Alors que les images de la dévastation et des souffrances civiles à Gaza, au Soudan et en Ukraine dominent nos écrans depuis des années, pourquoi diable nos journaux nationaux ne peuvent-ils pas promouvoir la prévention de la guerre ?
Le rituel solennel consistant à s’arrêter chaque mois de novembre pour se souvenir de ceux qui sont morts à la guerre a désormais été entraîné dans les tranchées de la guerre culturelle.
« Souvenir réveillé » crie le Télégraphe et le Exprimeralors qu'ils s'en prennent à la Peace Pledge Union (PPU) et à sa campagne de promotion du coquelicot blanc, symbole du souvenir de toutes les victimes de la guerre, tant militaires que civiles.
Fondé en 1934, le PPU a toujours défendu le pacifisme, la non-violence et le rejet du militarisme. Ses coquelicots blancs sont destinés à compléter, et non à concurrencer, les rouges traditionnels. En effet, certaines personnes portent les deux.
Les coquelicots blancs sont également désormais associés aux hommes abattus pour « lâcheté » pendant la Première Guerre mondiale, bien avant que le syndrome de stress post-traumatique ne soit reconnu.
Mais pour certains commentateurs de droite, quiconque en porte un n’est qu’un autre « idiot réveillé, gauchiste et irrespectueux ».

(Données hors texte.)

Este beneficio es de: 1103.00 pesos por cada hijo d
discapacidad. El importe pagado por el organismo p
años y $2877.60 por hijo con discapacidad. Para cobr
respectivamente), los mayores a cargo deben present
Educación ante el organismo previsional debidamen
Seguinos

« Lancement de la campagne Woke Remembrance visant à porter des coquelicots blancs pour « décoloniser » le 11 novembre », a hurlé le Exprimer cette semaine, en distinguant l'acteur Sir Mark Rylance pour son soutien à la campagne. Le journal affirmait que Rylance avait « suscité la fureur » en soutenant publiquement le PPU et en affirmant que le dimanche du Souvenir de cette année devrait « recentrer tous nos efforts pour éviter la guerre ».
Alors que les images de la dévastation et des souffrances civiles à Gaza, au Soudan et en Ukraine dominent nos écrans depuis des années, pourquoi diable nos journaux nationaux ne peuvent-ils pas promouvoir la prévention de la guerre ?

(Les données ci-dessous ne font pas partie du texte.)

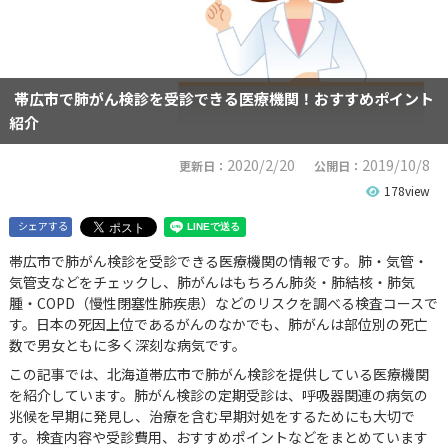
帯広市で肺がん検診を受診できる医療機関！おすすめポイント
紹介
2020/2/20
2019/10/8
更新日：
公開日：
178view
シェアする
帯広市で肺がん検診を受診できる医療機関の情報です。肺・気管・
気管支などをチェックし、肺がんはもちろん肺炎・肺結核・肺気
腫・COPD（慢性閉塞性肺疾患）などのリスクを調べる検査コースで
す。日本の死因上位であるがんのなかでも、肺がんは部位別の死亡
数で男女ともに多く深刻な病気です。
この記事では、北海道帯広市で肺がん検診を提供している医療機関
を紹介しています。肺がん検診の定期受診は、呼吸器関連の病気の
兆候を早期に発見し、治療を含む早期対処をするためにも大切で
す。検査内容や受診費用、おすすめポイントなどをまとめています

Le colonel Hamish de Bretton-Gordon a déclaré au Télégraphe que Rylance « crache au visage des anciens combattants » en portant un coquelicot blanc, malgré la campagne du PPU honorant explicitement tous ceux qui ont souffert pendant la guerre, y compris les soldats britanniques.
« Je ne peux pas exprimer avec plus de détermination à quel point j'abhorre ce lot de coquelicots blancs », a-t-il ajouté.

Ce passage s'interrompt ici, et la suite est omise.